50. Pow(x,n)

Implement pow(x, n), which calculates x raised to the power n (i.e., \(x^n\)).

Example 1:

Input: x = 2.00000, n = 10
Output: 1024.00000

Example 2:

Input: x = 2.10000, n = 3
Output: 9.26100

Example 3:

Input: x = 2.00000, n = -2
Output: 0.25000

Explanation: 2\(^{-2}\) = 1/2\(^{2}\) = 1/4 = 0.25

Solution:

class Solution(object):
    def myPow(self, x, n):
        """
        :type x: float
        :type n: int
        :rtype: float
        """
        if n == 0:
            return 1.0
        if n < 0:
            x = 1 / x
            n = -n
        result = 1
        while n > 0:
            if n % 2 == 1:
                result *= x
            x *= x
            n //= 2
        return result

Time Complexity:

The time complexity of this function is O(log n), where n is the exponent n.
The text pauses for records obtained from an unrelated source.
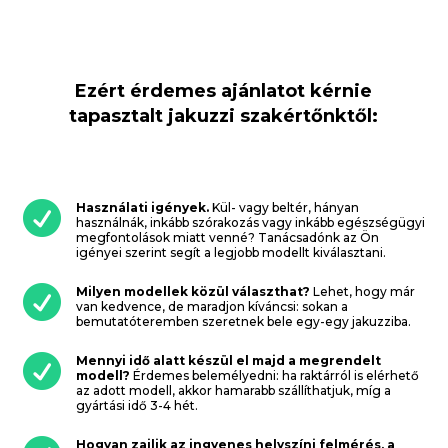
Ezért érdemes ajánlatot kérnie
tapasztalt jakuzzi szakértőnktől:

Használati igények.
Kül- vagy beltér, hányan
használnák, inkább szórakozás vagy inkább egészségügyi
megfontolások miatt venné? Tanácsadónk az Ön
igényei szerint segít a legjobb modellt kiválasztani.

Milyen modellek közül választhat?
Lehet, hogy már
van kedvence, de maradjon kíváncsi: sokan a
bemutatóteremben szeretnek bele egy-egy jakuzziba.

Mennyi idő alatt készül el majd a megrendelt
modell?
Érdemes belemélyedni: ha raktárról is elérhető
az adott modell, akkor hamarabb szállíthatjuk, míg a
gyártási idő 3-4 hét.
Hogyan zajlik az ingyenes helyszíni felmérés, a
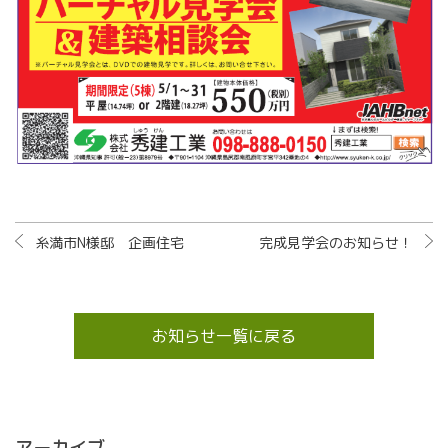
糸満市N様邸 企画住宅
完成見学会のお知らせ！
お知らせ一覧に戻る
アーカイブ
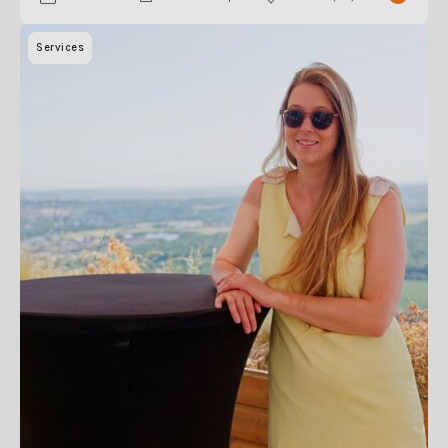
Services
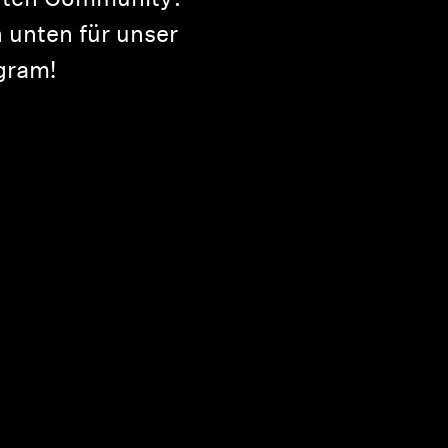
erten Community?
 unten für unser
gram!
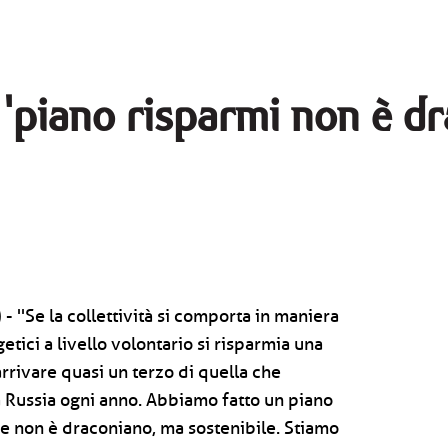
, 'piano risparmi non è 
- ''Se la collettività si comporta in maniera
tici a livello volontario si risparmia una
rrivare quasi un terzo di quella che
Russia ogni anno. Abbiamo fatto un piano
he non è draconiano, ma sostenibile. Stiamo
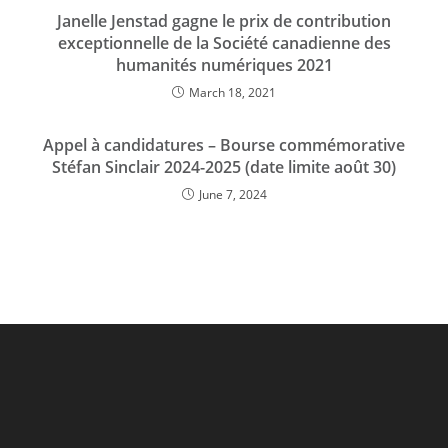
Janelle Jenstad gagne le prix de contribution
exceptionnelle de la Société canadienne des
humanités numériques 2021
March 18, 2021
Appel à candidatures – Bourse commémorative
Stéfan Sinclair 2024-2025 (date limite août 30)
June 7, 2024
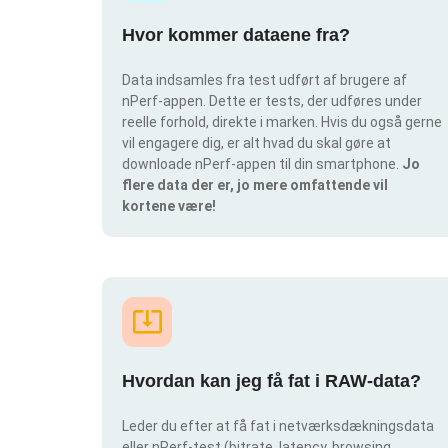
Hvor kommer dataene fra?
Data indsamles fra test udført af brugere af
nPerf-appen. Dette er tests, der udføres under
reelle forhold, direkte i marken. Hvis du også gerne
vil engagere dig, er alt hvad du skal gøre at
downloade nPerf-appen til din smartphone.
Jo
flere data der er, jo mere omfattende vil
kortene være!
Hvordan kan jeg få fat i RAW-data?
Leder du efter at få fat i netværksdækningsdata
eller nPerf-test (bitrate, latency, browsing,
This is because the algorithm divides the exponent by 2 at each iteration of the while loop until it reaches 0, which takes log(n) iterations. Each iteration takes constant time.

Space Complexity:

The space complexity of this function is O(1) because the function only uses a constant amount of extra space to store variables regardless of the size of the input.